*** Opening of Data ***
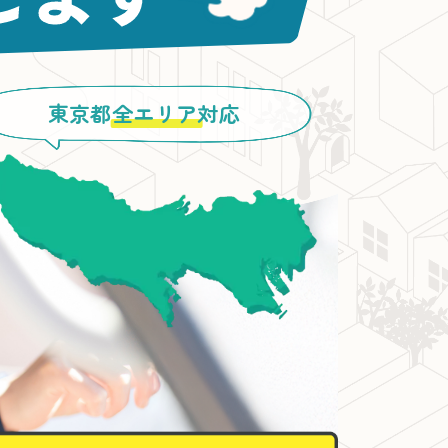
東京都
全エリア
対応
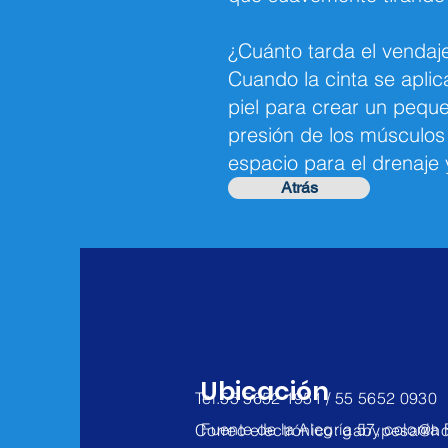
¿Cuánto tarda el vendaj
Cuando la cinta se aplic
piel para crear un pequ
presión de los músculos
espacio para el drenaje y
Atrás
Ubicación
Tel.55 5652 1951 / 55 5652 0930
Fuente de la Alegría 57, colonia
Correo electrónico:
gabypesa@ho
*** Close of Data ***
Task description:
Your answer should be the line with "tarda el vendaj" and all lines after it in the listing above, repeated exactly. No other lines belong.

Task response:
¿Cuánto tarda el vendaj
Cuando la cinta se aplic
piel para crear un pequ
presión de los músculos
espacio para el drenaje y
Atrás
Ubicación
Tel.55 5652 1951 / 55 5652 0930
Fuente de la Alegría 57, colonia
Correo electrónico:
gabypesa@ho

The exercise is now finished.